It isn’t that often that Ethiopia makes it into the news these days — and now when it does, it’s not for the right reasons. I spent two years of my life in Addis Ababa and the hinterlands of Ethiopia at a time when the country was Africa’s equivalent to Cuba — a hardline communist regime with thousands of Soviet and East German advisors. It emerged from that in the 90’s with something approaching democracy, and there was real hope for a better future. I have a very high regard for Ethiopians, and dwindling high hopes for the future of democracy in this country that has so much potential.
So what’s the deal with arresting Swedish journalists?
Turns out, the two journalists entered the country illegally in July and linked up with the banned Ogaden Liberation Front, a dissident group involved in conflict in the Ogaden region between Ethiopia and Somalia — a conflict that was going on ten years before I got there in the 1980’s, and is still going on. They claimed that their reason for linking up with the rebels was that they were preparing a report on a Sweden linked oil company that had operations in the disputed area — getting rebel permission was essential if they were to gain access to the area in question.

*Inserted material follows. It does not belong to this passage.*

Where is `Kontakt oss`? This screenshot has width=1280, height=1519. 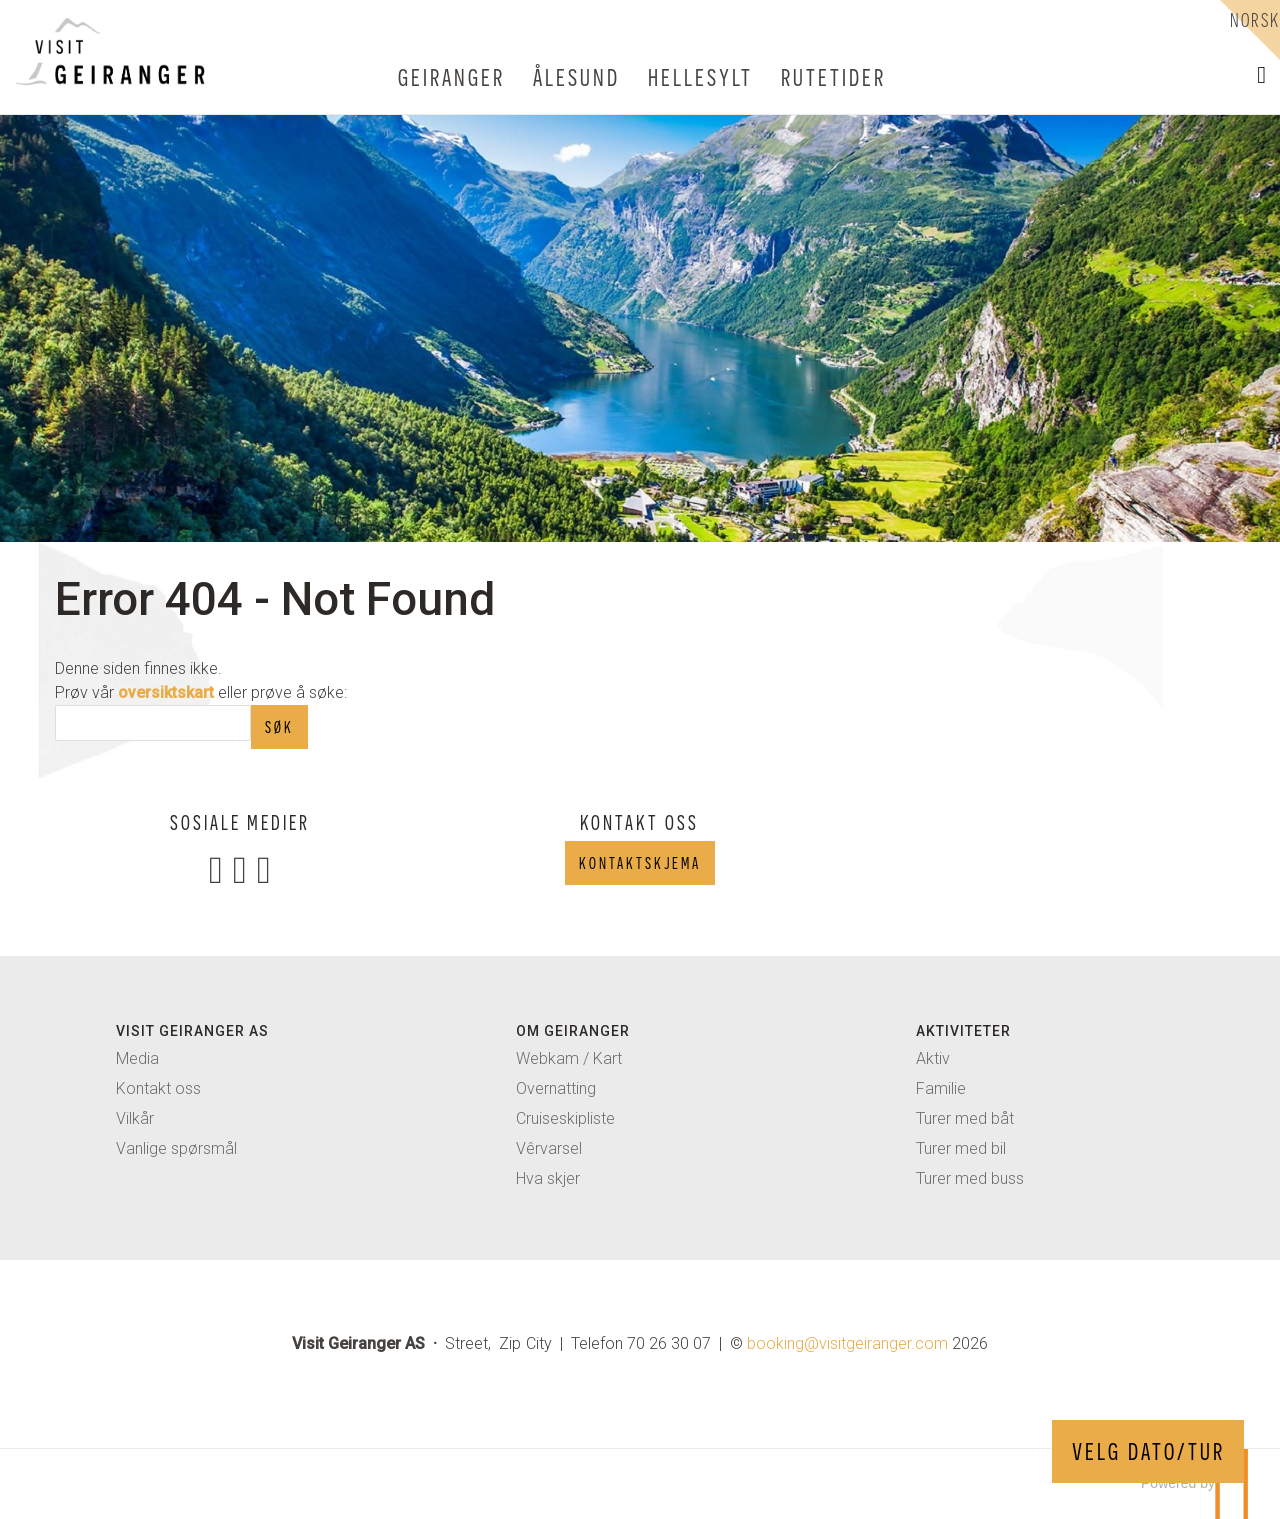 Kontakt oss is located at coordinates (158, 1088).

Ethiopia, however, has a law that provides the government with extraordinary leeway in determining what constitutes “giving aid to terrorists” — a law that include simply “giving advice”. The government claims that the journalists were putting out propaganda that aided the rebels — and so they seized the journalists, put them on trial, and convicted them. International human rights and journlism watch groups are raising a ruckus; it is unclear what will come of it.